● **Problem description**:
Set down exactly the lines below, starting at the one that contains "Hopscotch Embroidery Font (896, 1451)" and ending at the one that contains "Bean Pole Embroidery Font (388, 963)", with both of those lines included and nothing else.

[Dataset entries — start]

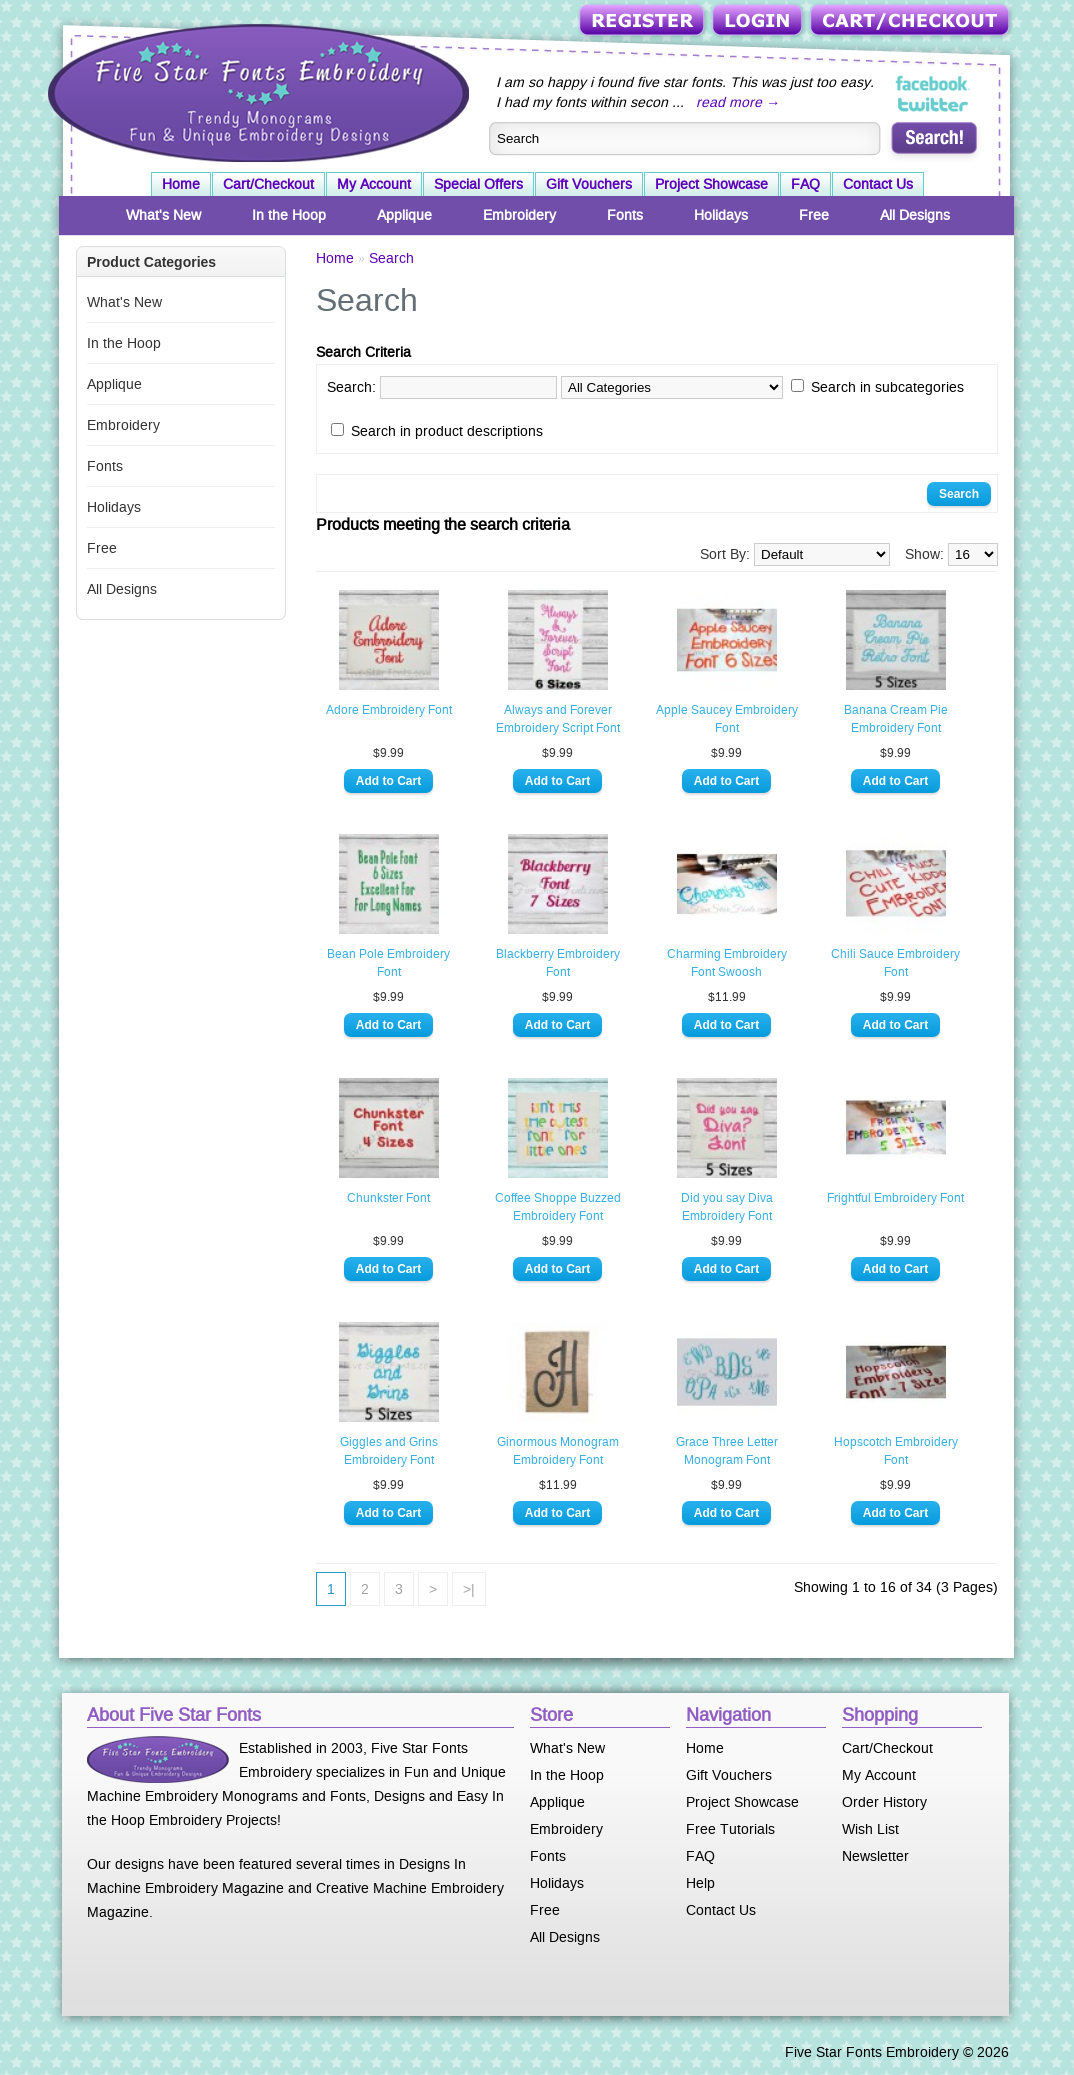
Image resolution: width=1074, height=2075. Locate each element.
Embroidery (519, 215)
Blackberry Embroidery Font (558, 963)
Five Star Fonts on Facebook (933, 84)
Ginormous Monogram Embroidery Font (558, 1451)
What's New (163, 215)
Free (814, 215)
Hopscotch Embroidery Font (896, 1451)
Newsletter (875, 1856)
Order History (884, 1802)
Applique (404, 215)
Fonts (625, 215)
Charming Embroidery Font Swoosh (727, 963)
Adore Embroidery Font (389, 710)
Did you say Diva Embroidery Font (727, 1207)
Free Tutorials (730, 1829)
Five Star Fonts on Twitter (933, 104)
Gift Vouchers (589, 184)
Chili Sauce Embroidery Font (895, 963)
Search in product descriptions (447, 431)
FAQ (805, 184)
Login (759, 21)
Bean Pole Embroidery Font (388, 963)
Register (643, 21)
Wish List (870, 1829)
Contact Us (878, 184)
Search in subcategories (887, 387)
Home (181, 184)
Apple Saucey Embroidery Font (727, 719)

[Dataset entries — finish]

● **Exercise response**:
Hopscotch Embroidery Font (896, 1451)
Newsletter (875, 1856)
Order History (884, 1802)
Applique (404, 215)
Fonts (625, 215)
Charming Embroidery Font Swoosh (727, 963)
Adore Embroidery Font (389, 710)
Did you say Diva Embroidery Font (727, 1207)
Free Tutorials (730, 1829)
Five Star Fonts on Twitter (933, 104)
Gift Vouchers (589, 184)
Chili Sauce Embroidery Font (895, 963)
Search in product descriptions (447, 431)
FAQ (805, 184)
Login (759, 21)
Bean Pole Embroidery Font (388, 963)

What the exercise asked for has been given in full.